Agricoltura sostenibile grazie a chimica e genetica

Morgante: nel 2050 si produrrà fino al 25% in meno di cibo rispetto alla richiesta. «Saremo chiamati a garantire più alimenti diminuendo l’impatto sull’ambiente»

UDINE. Nel futuro la popolazione aumenterà, così come il fabbisogno di cibo. Nel contempo, però, la capacità di produrre alimenti diminuirà notevolmente, con i prezzi che a causa dei cambiamenti climatici lieviteranno. Uno scenario non troppo confortante, a cui ha cercato di dare un inquadramento Michele Morgante, professore ordinario di genetica all’Università di Udine e curatore della settimana del Future Forum dedicata alla scienza.

«Secondo i dati del Programma ambiente delle Nazioni unite – ha evidenziato –, a tecnologia costante, nel 2050 produrremo dal 5 al 25% in meno di cibo rispetto alla domanda. Problemi come il cambiamento climatico, la degradazione del suolo o la scarsezza di risorse idriche provocheranno un aumento dei prezzi globali del cibo dal 30 al 50%, con una popolazione del pianeta cresciuta di 2.7 miliardi rispetto a oggi e un fabbisogno di cibo aumentato del 50%. Si tratta di un’equazione complessa da risolvere – ha precisato – poiché saremo chiamati a produrre più alimenti diminuendo l’impatto della produzione agricola sull’ambiente.
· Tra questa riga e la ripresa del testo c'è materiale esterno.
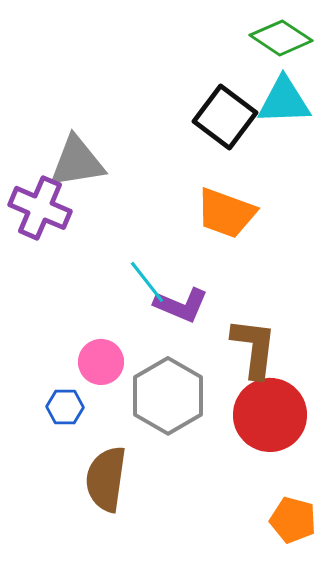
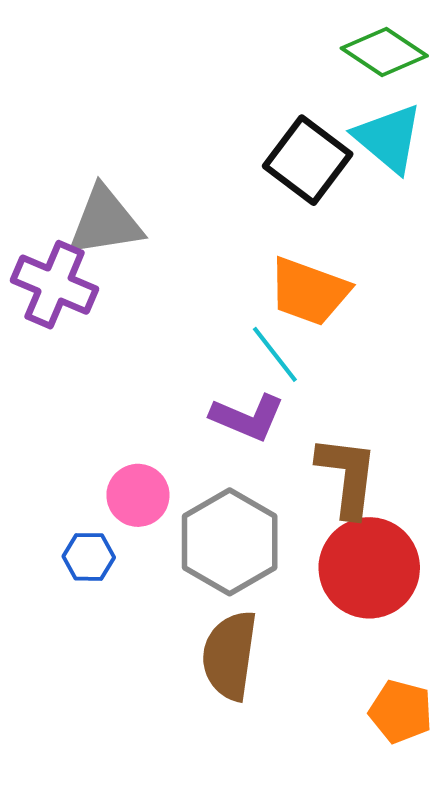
cyan triangle: (284, 101) -> (388, 138), turned 42
cyan line: (147, 282) -> (275, 354), moved
brown semicircle: (106, 479) -> (230, 655), moved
Dovrà scendere anche il ricorso a fertilizzanti erbicidi, pesticidi, fungicidi, e l’impiego di acqua, incrementando la qualità degli alimenti e la loro salubrità».

Fino a oggi l’agricoltura è progredita con il miglioramento genetico, modificando piante e animali, ma anche con la chimica, che ha dato un consistente contributo all’aumento delle produzioni, e con le tecniche agronomiche.

«Sistemi – ha aggiunto Morante – su cui va aperta una riflessione di sostenibilità per il futuro. La scienza ci da oggi tante possibilità». Quanto di questo potenziale possiamo e vogliamo sfruttare? Morgante ha portato l’esempio della viticoltura, «che finora non ha fatto ricorso al progresso genetico: le varietà sono le stesse di 200 anni fa, sono estremamente sensibili a peronospora e oidio. La soluzione è stata trovata nella chimica: la viticoltura occupa il 5% della superficie coltivata in Europa ma utilizza il 50-60% di tutti i fungicidi usati in agricoltura. È questo il prezzo pagato per non adeguarsi al progresso genetico, un’agricoltura sempre meno sostenibile».